Submitted to: Bioinformatics
Publication Type: Peer Reviewed Journal
Publication Acceptance Date: 6/22/2022
Publication Date: 6/24/2022
Citation: Bradbury, P.J., Casstevens, T., Jensen, S.E., Johnson, L.E., Miller, Z.R., Monier, B., Romay, M., Song, B., Buckler IV, E.S. 2022. The practical haplotype graph, a platform for storing and using pangenomes for imputation. Bioinformatics. 38(15):3698-3702. https://doi.org/10.1093/bioinformatics/btac410.

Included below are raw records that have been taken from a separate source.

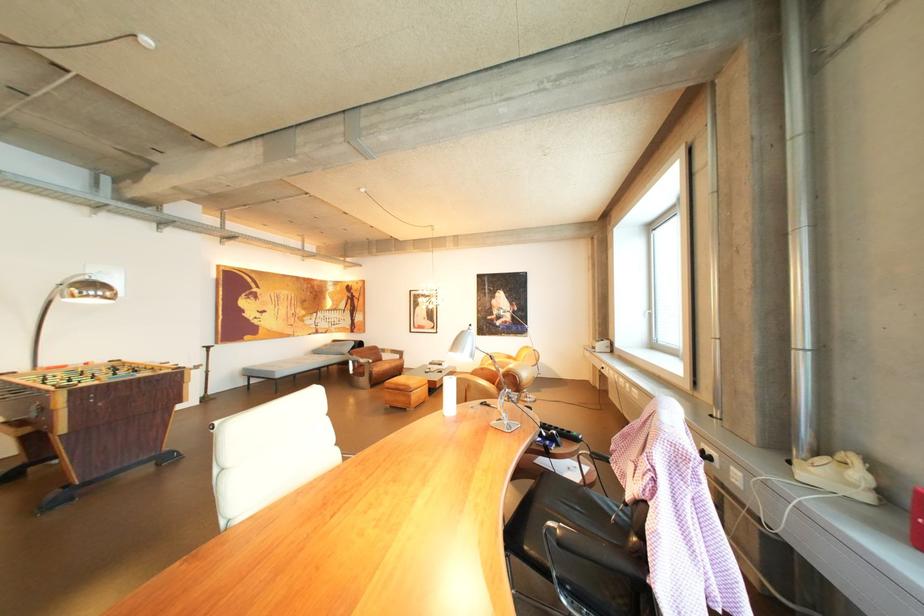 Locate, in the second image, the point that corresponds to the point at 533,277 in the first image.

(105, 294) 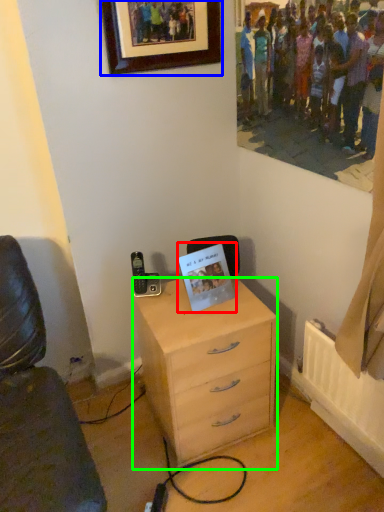 Question: Based on their relative distances, which object is nearer to postcard (highlighted by a red box)? Choose from picture frame (highlighted by a blue box) and chest of drawers (highlighted by a green box).

Choices:
 (A) picture frame
 (B) chest of drawers

Answer: (B) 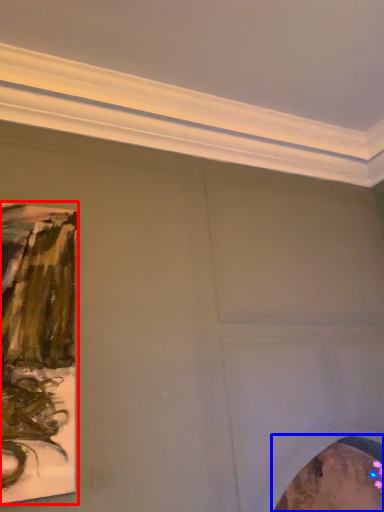 Question: Which point is closer to the camera, picture frame (highlighted by a red box) or picture frame (highlighted by a blue box)?

Choices:
 (A) picture frame
 (B) picture frame

Answer: (A) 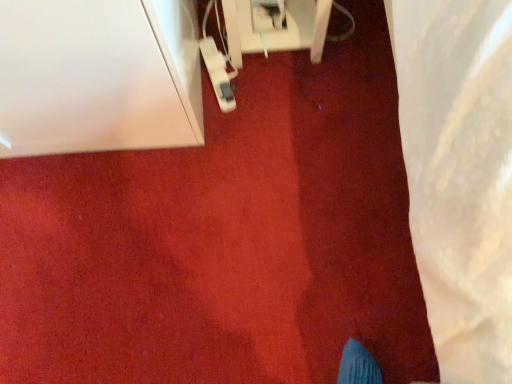 Where is `white plastic equipment at center`? The image size is (512, 384). white plastic equipment at center is located at coordinates (302, 28).

Describe the element at coordinates (302, 28) in the screenshot. This screenshot has width=512, height=384. I see `white plastic equipment at center` at that location.

I want to click on white plastic equipment at center, so click(x=302, y=28). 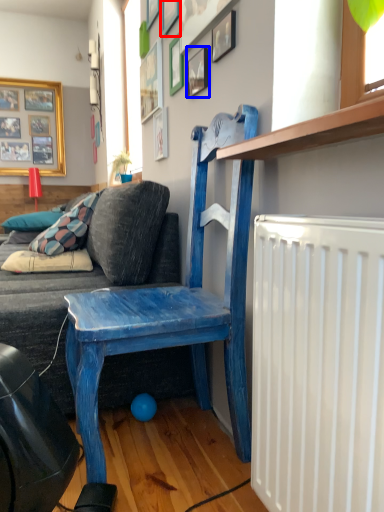 Question: Which point is further to the camera, picture frame (highlighted by a red box) or picture frame (highlighted by a blue box)?

Choices:
 (A) picture frame
 (B) picture frame

Answer: (A)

DOI: https://doi.org/10.1093/bioinformatics/btac410

Interpretive Summary: The genetic blueprint or genome that directs the development of every individual consists of DNA. While mostly identical between individuals of the same species, differences in the DNA code of individuals result in observed differences in traits or phenotypes. In agricultural crops, knowledge about those differences and their resulting phenotypes helps plant breeders develop new, better performing varieties. Because the DNA code of an individual contains billions of characters or base pairs, collecting and storing that information for the tens of thousands (or more) individual strains in a breeding program is an immense challenge. The Practical Haplotype Graph (PHG) described in this publication provides both an efficient way to store that information and a method for inexpensively imputing and storing the sequence of newly tested individuals. Here, imputing means starting with a relatively small sample of DNA sequence from a new individual then inferring its full sequence by comparing it with known DNA sequence stored in a PHG database. The PHG consists of a database and an extensive set of software applications for writing data to the database and using it for imputation. Practical means that it stores a very large amount of data in an efficient and useable form. The database organizes sequence using haplotypes or short segments of sequence, while the software organizes the haplotypes as a graph to use in imputation. This paper demonstrates the effectiveness of a PHG constructed from 26 maize lines with high-quality, complete sequence. Simulations show that a DNA sample containing only a fraction of the genome can be used to infer the entire genome accurately. The paper refers to other publications describing the application of the PHG to four major agricultural crops: maize, wheat, sorghum, and cassava.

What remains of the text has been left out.